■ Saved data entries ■
-=-=-
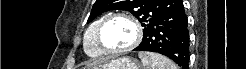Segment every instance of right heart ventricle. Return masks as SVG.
I'll return each mask as SVG.
<instances>
[{
	"mask_svg": "<svg viewBox=\"0 0 246 69\" xmlns=\"http://www.w3.org/2000/svg\"><path fill=\"white\" fill-rule=\"evenodd\" d=\"M106 16L107 14H102L97 17L85 31L84 49L85 52L92 57L100 56L103 53L96 40V30Z\"/></svg>",
	"mask_w": 246,
	"mask_h": 69,
	"instance_id": "1",
	"label": "right heart ventricle"
}]
</instances>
-=-=-
■ Problem statement ■
Every line of the data above is to be set down exactly; the pictures are not.

■ Result ■
Segment every instance of right heart ventricle. Return masks as SVG.
I'll return each mask as SVG.
<instances>
[{
	"mask_svg": "<svg viewBox=\"0 0 246 69\" xmlns=\"http://www.w3.org/2000/svg\"><path fill=\"white\" fill-rule=\"evenodd\" d=\"M106 16L107 14H102L97 17L85 31L84 49L85 52L92 57L100 56L103 53L96 40V30Z\"/></svg>",
	"mask_w": 246,
	"mask_h": 69,
	"instance_id": "1",
	"label": "right heart ventricle"
}]
</instances>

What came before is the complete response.